This is another chapter in the left’s long-running war on comments sections, which we have previously covered at Breitbart Tech. Once upon a time, comments sections were welcomed by the left as the a huge leap forward for democracy and free speech.
…The left’s embrace of comments sections lasted only as long as commenters agreed with them. Once the masses started challenging the elites above the comment line, it was only a matter of time before the innate authoritarianism of the regressive left showed itself.
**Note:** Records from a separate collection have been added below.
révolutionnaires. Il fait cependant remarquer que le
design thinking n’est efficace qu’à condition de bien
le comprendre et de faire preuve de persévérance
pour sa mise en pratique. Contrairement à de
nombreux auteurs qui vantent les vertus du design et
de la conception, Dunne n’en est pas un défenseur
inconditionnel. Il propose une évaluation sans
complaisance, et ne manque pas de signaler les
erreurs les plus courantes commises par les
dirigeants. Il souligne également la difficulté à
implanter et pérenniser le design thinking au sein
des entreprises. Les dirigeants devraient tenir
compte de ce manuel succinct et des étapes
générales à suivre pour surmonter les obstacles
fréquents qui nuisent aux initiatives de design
If your Internet persona was born yesterday, you, like Bokhari, might find this to be an occasion for smug self-back-patting. Lefty writers have indeed become boring, predictable, and particularly intolerant of dissent. I attribute this to the old maxim “power makes stupid”. Our political discourse these days is dominated by a left-wing obsession with intersectionality, and most prominent writers have committed themselves to circling the wagons and defending the party line. There is nothing surprising about this. People in control of a narrative have no interest in promoting free-thinking which might undermine it. Opponents who are seeking a way back into power can afford to be more heterodox. This is just a structural factor, you might say, not a partisan one.
Which brings us to our time machine, in which we travel back to the days of 2001-2006 when Republicans were in charge of the White House and Congress, and the Iraq war, rather than the taxonomy of gender, was the burning political topic on everyone’s mind. If you were in the blogosphere back then, you likely remember, as I do, that right-wing websites were notorious for censoring comments from dissenters, if they even allowed comments at all, which they frequently didn’t. Not only that, many prominent right-wing bloggers engaged in what we now know as doxxing, i.e. ferreting out and publishing personal information about hitherto anonymous people. Why, it’s almost like there’s nothing inherent in partisan identity that makes one side reliably more virtuous than the other. Power makes stupid, and self-serving rationalization is a tool we all reach for when our territory is threatened. Stick around, and you’ll surely see the whole charade reverse itself again and again.